Lackenby’s research is in the area of topology which is sometimes referred to as geometry (the maths of shapes) with play dough. Topology asks which objects (like knots, linked rings, pretzels or doughnuts) keep the same properties when twisted, stretched or bent. (The classic math joke is that topologists consider a doughnut and a coffee cup to be the same because both have one hole.)

Lackenby and his colleagues used AI to generate conjectures connecting two different areas of topology, which he and his colleagues then went on to try to prove. The experience was enlightening.

It turned out that the conjecture was wrong and that an extra quantity was needed in the conjecture to make it right, Lackenby told Live Science.

Yet the AI had already seen that, and the team “had just ignored it as a bit of noise,” Lackenby said.

Neil Saunders, a mathematician who studies geometric representation theory at City St George’s, University of London and the author of the forthcoming book “AI (r)Evolution” (Chapman and Hall, 2026), told Live Science.

“That most probable answer doesn’t necessarily mean it’s the right answer,” Saunders said.

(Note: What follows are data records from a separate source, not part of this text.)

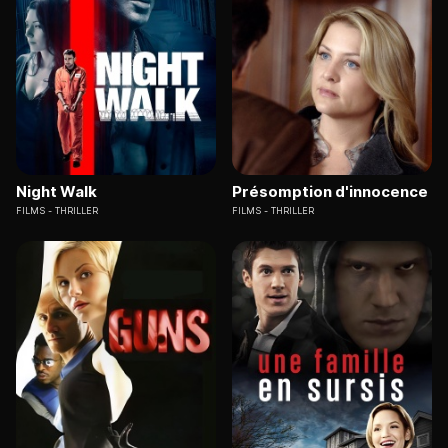
Night Walk
Présomption d'innocence
FILMS
THRILLER
FILMS
THRILLER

“We’ve had situations in the past where entire fields of mathematics became basically solvable by computer. It didn’t mean mathematics died.”

Terence Tao, UCLA

AI’s unreliability means it wouldn’t be wise to rely on it to prove theorems in which every step of the proof must be correct, rather than just reasonable.

“You wouldn’t want to use it in writing a proof, for the same reason you wouldn’t want ChatGPT writing your life insurance contract,” Saunders said.

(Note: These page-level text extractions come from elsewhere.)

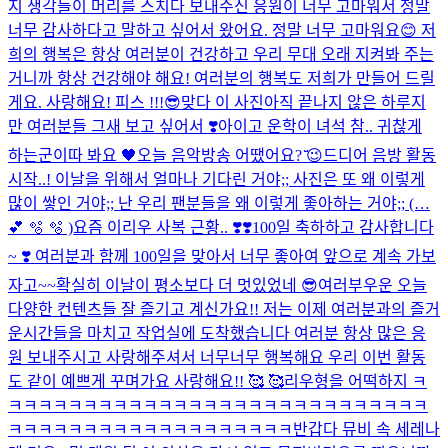
지 생각들이 머리를 스치다 보내주신 응원이 너무 고마워서 정말
너무 감사하다고 말하고 싶어서 왔어요. 정말 너무 고마워요😊 저
희의 행복은 항상 여러분이 건강하고 우리 무대 오래 지켜봐 주는
거니까 항상 건강해야 해요! 여러분의 행복도 저희가 만들어 드릴
게요. 사랑해요! 피스 !!!😎
맞다 이 사진
아직 끝나지 않은 하루지
만 여러분들 그새 보고 싶어서 ❣️
아이고 운학이 녀석 참.. 귀찮게
하는군
이따 봐요 🖤
오늘 음악방송 어땠어요? ̆̈😉
드디어 음방 활동
시작..! 이날을 위해서 얼마나 기다린 거야;; 사진은 또 왜 이렇게
많이 쌓인 거야;; 난 우리 팬분들을 왜 이렇게 좋아하는 거야;; (…
💕 🫧 🫧 )
요즘 이리우 사복 근황.. ❣️❣️
100일 축하하고 감사합니다
~ ❣️ 여러분과 함께 100일을 맞아서 너무 좋아여 앞으로 계속 가보
자고~~
확실히 이날이 평소보다 더 멋있었네 😎
여러부우운 오늘
다양한 컨텐츠들 잘 즐기고 계신가요!! 저는 이제 여러분과의 즐거
운시간들을 마치고 작업실에 도착했습니다 여러분 항상 많은 응
원 보내주시고 사랑해주셔서 너무너무 행복해요 우리 이번 활동
도 같이 예쁘게 꾸며가요 사랑해요!! 🥰 🥰
리우형을 어떡하지 ㅋ
ㅋㅋㅋㅋㅋㅋㅋㅋㅋㅋㅋㅋㅋㅋㅋㅋㅋㅋㅋㅋㅋㅋㅋㅋㅋㅋㅋㅋ
ㅋㅋㅋㅋㅋㅋㅋㅋㅋㅋㅋㅋㅋㅋㅋㅋㅋㅋㅋ
반갑다 뮤비 속 세레나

Despite these potential limitations, Lackenby sees AI’s promise in mathematical hypothesis generation. “So many different areas of mathematics are connected to each other, but spotting new connections is really of interest and this process is a good way of seeing new connections that you couldn’t see before,” he said.

Andrew Granville, a professor of number theory at the University of Montreal, is more circumspect about the future of the field. “My feeling is that it’s very unclear where we’re going,” Granville told Live Science. “What is clear is that things are not going to be the same. What that means in the long term for us depends on our adaptability to new circumstances.”

Lackenby similarly doesn’t think human mathematicians are headed for extinction.

While the precise degree to which AI will infiltrate the subject remains uncertain, he’s convinced that the future of mathematics is intertwined with the rise of AI.

“I think we live in interesting times,” Lackenby said. “I think it’s clear that AI will have an increasing role in mathematics.”